635 (1) The accused shall be called on before the prosecutor is called on to declare whether the accused challenges the first juror for cause, and after that the prosecutor and the accused shall be called on alternately, in respect of each of the remaining jurors, to first make such a declaration.

Prior to amendment, this provision governed the order of peremptory challenges as well as challenges for cause. Now that peremptory challenges have been abolished, the only basis on which counsel can challenge a prospective juror is challenge for cause under s. 638 of the Code. In some cases, the judge will authorize a challenge to all prospective jurors based, for example, on race or publicity. In that instance, section 2.2 of these instructions will apply. However, s.638 also contemplates that an individual juror may be challenged for cause on the delineated grounds. This has traditionally been a rare occurrence, perhaps because counsel have had access to peremptory challenges.

The question is whether the use of the word “shall” in s. 635(1) requires that counsel be called upon to indicate, for each prospective juror, whether there is a challenge for cause under s. 638 of the Code. Or does it suffice for counsel to simply advise if and when any such challenge arises?
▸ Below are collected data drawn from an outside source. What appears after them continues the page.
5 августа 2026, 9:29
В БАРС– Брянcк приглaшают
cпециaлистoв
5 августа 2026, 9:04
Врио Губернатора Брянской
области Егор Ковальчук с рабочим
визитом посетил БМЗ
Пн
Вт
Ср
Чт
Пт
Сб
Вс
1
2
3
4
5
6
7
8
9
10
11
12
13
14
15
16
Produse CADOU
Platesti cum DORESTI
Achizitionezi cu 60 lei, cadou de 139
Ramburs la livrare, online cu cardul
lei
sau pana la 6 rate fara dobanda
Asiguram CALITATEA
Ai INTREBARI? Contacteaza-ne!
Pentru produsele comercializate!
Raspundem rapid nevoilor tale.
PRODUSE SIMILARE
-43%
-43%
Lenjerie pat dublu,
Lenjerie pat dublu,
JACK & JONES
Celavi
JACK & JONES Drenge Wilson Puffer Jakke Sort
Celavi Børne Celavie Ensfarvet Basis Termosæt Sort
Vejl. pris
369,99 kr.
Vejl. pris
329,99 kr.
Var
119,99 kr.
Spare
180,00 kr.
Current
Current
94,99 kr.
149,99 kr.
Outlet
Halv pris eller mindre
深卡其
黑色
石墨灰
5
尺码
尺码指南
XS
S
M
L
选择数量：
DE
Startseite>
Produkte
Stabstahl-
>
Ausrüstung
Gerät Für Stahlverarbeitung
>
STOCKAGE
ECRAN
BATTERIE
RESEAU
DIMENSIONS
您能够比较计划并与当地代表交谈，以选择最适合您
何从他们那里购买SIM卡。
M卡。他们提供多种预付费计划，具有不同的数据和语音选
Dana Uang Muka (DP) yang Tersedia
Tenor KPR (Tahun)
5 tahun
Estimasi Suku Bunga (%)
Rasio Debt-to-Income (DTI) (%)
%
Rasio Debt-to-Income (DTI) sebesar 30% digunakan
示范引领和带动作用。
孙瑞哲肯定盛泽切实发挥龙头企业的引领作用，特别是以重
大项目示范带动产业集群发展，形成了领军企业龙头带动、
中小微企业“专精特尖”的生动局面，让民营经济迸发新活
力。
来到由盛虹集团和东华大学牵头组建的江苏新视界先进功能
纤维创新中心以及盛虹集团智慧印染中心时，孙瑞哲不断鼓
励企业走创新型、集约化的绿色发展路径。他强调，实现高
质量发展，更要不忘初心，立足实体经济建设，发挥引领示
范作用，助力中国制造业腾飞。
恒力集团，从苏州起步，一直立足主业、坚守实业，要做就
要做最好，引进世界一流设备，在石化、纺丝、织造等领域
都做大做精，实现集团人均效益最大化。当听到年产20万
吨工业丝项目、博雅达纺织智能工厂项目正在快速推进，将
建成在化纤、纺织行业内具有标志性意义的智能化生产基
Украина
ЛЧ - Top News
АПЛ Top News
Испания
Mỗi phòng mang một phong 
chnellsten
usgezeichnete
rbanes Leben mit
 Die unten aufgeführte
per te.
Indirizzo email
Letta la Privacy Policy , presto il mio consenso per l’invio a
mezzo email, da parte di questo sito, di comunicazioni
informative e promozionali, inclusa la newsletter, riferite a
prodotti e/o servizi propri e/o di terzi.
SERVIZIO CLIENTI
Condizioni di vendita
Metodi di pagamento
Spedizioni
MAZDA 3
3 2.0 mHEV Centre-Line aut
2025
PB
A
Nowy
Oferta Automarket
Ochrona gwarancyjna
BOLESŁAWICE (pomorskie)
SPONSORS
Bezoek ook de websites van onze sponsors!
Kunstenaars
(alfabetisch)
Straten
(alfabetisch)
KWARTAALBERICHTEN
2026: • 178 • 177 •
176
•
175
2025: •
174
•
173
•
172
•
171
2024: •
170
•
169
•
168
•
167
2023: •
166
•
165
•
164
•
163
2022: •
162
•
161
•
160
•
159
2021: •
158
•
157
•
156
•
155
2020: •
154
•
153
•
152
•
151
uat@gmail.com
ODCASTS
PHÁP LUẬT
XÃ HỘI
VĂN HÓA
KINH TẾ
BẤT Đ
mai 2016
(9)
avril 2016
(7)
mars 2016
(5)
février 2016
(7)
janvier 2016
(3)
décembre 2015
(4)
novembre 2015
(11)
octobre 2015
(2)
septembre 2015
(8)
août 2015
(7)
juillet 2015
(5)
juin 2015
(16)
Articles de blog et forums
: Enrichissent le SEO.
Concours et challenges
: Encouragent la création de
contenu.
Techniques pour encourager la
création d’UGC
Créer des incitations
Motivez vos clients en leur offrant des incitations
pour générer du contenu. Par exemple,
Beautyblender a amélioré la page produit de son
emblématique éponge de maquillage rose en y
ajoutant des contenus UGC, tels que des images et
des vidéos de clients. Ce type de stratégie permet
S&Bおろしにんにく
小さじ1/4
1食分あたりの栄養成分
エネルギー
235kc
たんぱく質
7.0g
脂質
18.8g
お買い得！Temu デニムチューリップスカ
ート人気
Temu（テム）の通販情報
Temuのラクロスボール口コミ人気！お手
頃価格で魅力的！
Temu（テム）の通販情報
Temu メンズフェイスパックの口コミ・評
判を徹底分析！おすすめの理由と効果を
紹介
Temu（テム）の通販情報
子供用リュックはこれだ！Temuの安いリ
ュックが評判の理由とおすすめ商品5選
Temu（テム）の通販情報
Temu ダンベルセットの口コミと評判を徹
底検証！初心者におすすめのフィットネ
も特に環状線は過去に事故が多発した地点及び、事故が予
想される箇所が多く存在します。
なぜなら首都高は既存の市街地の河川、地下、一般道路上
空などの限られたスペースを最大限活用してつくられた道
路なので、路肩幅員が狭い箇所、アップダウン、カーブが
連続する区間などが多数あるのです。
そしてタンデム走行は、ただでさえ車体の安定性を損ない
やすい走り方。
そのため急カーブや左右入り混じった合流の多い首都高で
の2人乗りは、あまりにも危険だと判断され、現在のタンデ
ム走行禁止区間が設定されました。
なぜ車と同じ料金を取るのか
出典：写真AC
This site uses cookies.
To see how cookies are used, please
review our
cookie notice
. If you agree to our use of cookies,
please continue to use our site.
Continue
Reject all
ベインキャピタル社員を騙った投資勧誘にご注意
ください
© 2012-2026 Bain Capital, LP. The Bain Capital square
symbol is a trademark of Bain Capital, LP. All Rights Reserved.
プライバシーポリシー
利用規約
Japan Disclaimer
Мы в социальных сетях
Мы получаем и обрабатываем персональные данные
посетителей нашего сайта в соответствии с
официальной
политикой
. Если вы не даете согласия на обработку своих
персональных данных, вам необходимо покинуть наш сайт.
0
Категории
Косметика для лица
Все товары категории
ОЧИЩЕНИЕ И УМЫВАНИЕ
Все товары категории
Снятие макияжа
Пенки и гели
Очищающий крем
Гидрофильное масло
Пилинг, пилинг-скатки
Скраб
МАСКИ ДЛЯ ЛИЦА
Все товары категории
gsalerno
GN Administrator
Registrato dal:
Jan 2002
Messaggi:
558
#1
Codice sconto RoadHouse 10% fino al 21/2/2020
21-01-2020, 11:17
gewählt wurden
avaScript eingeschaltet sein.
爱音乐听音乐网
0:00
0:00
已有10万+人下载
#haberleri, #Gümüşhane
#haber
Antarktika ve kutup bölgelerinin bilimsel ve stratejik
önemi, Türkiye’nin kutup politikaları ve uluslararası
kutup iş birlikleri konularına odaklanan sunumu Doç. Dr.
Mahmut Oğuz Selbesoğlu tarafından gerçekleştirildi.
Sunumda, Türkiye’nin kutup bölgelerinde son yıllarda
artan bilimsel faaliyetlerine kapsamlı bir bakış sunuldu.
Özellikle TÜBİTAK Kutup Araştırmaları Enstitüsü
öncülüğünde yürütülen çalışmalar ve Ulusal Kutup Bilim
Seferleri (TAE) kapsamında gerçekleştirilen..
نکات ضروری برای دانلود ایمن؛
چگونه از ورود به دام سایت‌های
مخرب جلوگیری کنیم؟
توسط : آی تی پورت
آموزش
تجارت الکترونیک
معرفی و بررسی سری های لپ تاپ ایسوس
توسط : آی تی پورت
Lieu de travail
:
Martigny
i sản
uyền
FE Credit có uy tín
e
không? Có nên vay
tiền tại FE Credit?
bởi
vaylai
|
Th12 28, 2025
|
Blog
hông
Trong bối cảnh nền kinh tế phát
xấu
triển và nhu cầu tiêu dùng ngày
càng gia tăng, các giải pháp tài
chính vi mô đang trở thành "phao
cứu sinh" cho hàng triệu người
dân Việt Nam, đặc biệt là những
Does the prospective juror look at the accused and the accused look at the juror as in the past? Does that serve any purpose in the absence of peremptory challenges? Do counsel have the right to make submissions on whether a prospective juror is stood aside? The precise parameters of counsel’s participation in the new process have yet to be determined. We anticipate that case law will develop as cases unfold, and we will update these instructions accordingly.

[3] The law is clear that a challenge for cause relating to partiality must be based “on a ground sufficiently articulated in the application” that there is in the case of some potential jurors a “realistic potential for . . . partiality” (R. v. Sherratt, 1991 CanLII 86 (SCC), [1991] 1 S.C.R. 509, at p. 536). Where the issue is partiality, the application will likely be aimed at the jury panel as a whole, based on such factors as the race of the accused or pre-trial publicity. The law does not presently contemplate individual challenges for cause based on partiality. If a prospective juror presents with obvious partiality (such as knowledge of participants), the prospective juror may be excused under s. 632 of the Code.

Other bases for challenge for cause concern citizenship, criminal convictions, physical ability, and facility with language (s. 638). It is conceivable that an individual juror might be challenged on one of these bases, though such events would likely be rare. Therefore, while this instruction refers to the possibility of an individual challenge for cause, we do not contemplate that this will be a common occurrence.